En marge du congrès du parti nazi, qui se tient à Nuremberg, Adolf Hitler exige, le 13 septembre 1935, qu'un projet de loi pour « protéger le sang allemand » contre les mariages mixtes entre Allemands et Juifs soit élaboré et fait convoquer des hauts fonctionnaires du ministère de l'Intérieur et de la chancellerie afin de rédiger le texte. Les brouillons successifs sont rédigés « au milieu de l'agitation générale, au son des fanfares et sur fond du pas cadencé des foules ». Contrairement à la loi sur la restauration du fonctionnariat, le texte soumis à Hitler comporte expressément le terme de Juif, tout en ne définissant pas celui-ci. Le 14 au soir, le ministre de l'Intérieur Wilhelm Frick donne l'ordre aux experts de rédiger un second texte, restreignant la citoyenneté nationale aux seules personnes de sang allemand ou apparenté, le terme Juif n'étant pas utilisé ; le texte est terminé vers 2 h 30. Vers minuit, Frick revient d'une entrevue avec Hitler avec l'instruction de préparer quatre versions de la loi sur la protection du sang allemand, version entre lesquelles Hitler ne tranche qu'au moment de la séance du Reichstag du lendemain.

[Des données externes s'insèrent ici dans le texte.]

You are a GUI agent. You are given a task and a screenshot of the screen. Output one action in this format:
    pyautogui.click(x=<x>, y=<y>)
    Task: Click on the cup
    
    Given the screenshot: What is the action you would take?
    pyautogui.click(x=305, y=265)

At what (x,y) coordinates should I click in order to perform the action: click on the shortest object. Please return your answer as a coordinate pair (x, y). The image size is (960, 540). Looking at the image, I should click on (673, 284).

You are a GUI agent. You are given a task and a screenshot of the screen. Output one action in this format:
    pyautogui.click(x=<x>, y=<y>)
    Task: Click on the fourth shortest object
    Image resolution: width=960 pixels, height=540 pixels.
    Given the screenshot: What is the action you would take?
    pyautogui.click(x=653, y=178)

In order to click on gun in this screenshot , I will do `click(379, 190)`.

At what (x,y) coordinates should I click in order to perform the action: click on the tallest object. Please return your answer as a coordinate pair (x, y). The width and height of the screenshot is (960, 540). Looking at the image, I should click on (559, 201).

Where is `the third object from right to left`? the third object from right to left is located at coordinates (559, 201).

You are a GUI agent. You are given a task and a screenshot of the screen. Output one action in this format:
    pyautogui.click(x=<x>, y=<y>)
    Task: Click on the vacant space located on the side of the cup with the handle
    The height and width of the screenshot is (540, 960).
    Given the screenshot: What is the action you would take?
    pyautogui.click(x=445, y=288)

Pour Saul Friedländer, le fait que Hitler attende le dernier moment pour établir les versions définitives des textes résulte de sa méthode consistant à porter des coups soudains afin de déstabiliser ses adversaires et de les mettre devant le fait accompli : « Si la législation antijuive leur avait été soumise plusieurs semaines avant le congrès, les objections techniques des bureaucrates auraient risqué de freiner la procédure. La réussite tenait à l'effet de surprise ».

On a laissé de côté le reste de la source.